EXERCISE GOAL
Establish how many lines in the material below include the word "رسول", then give the count alone.

____

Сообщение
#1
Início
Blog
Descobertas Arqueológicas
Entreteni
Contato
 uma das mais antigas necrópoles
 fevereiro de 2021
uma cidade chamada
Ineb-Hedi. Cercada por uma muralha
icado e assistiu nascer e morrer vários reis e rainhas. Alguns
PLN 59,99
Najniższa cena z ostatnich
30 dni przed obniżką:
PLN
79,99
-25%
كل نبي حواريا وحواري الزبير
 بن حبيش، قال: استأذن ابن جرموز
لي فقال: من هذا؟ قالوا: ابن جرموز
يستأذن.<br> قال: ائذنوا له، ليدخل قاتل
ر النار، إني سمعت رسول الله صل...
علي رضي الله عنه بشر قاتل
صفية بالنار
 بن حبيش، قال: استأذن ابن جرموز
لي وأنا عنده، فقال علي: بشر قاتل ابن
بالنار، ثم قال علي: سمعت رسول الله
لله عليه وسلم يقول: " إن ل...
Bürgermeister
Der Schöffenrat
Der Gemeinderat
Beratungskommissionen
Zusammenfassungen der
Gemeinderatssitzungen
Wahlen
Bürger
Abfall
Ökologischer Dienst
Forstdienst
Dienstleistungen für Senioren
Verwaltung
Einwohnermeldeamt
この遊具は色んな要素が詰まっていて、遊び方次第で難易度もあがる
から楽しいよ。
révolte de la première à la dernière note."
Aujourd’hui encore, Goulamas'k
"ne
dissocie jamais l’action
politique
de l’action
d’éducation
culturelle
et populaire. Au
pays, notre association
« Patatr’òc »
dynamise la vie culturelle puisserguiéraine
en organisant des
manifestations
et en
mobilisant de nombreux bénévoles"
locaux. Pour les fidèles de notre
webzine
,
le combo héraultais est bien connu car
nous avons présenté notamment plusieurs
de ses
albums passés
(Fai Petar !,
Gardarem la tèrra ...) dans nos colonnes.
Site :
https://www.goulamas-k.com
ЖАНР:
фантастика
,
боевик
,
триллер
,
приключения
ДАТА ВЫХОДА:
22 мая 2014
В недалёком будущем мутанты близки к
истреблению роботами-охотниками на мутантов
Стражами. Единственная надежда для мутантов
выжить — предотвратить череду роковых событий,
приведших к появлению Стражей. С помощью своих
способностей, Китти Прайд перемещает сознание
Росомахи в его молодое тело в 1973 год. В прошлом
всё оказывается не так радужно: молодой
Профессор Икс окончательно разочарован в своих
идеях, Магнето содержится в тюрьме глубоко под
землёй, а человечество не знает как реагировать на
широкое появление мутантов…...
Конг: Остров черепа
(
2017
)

____

RESPONSE AREA
2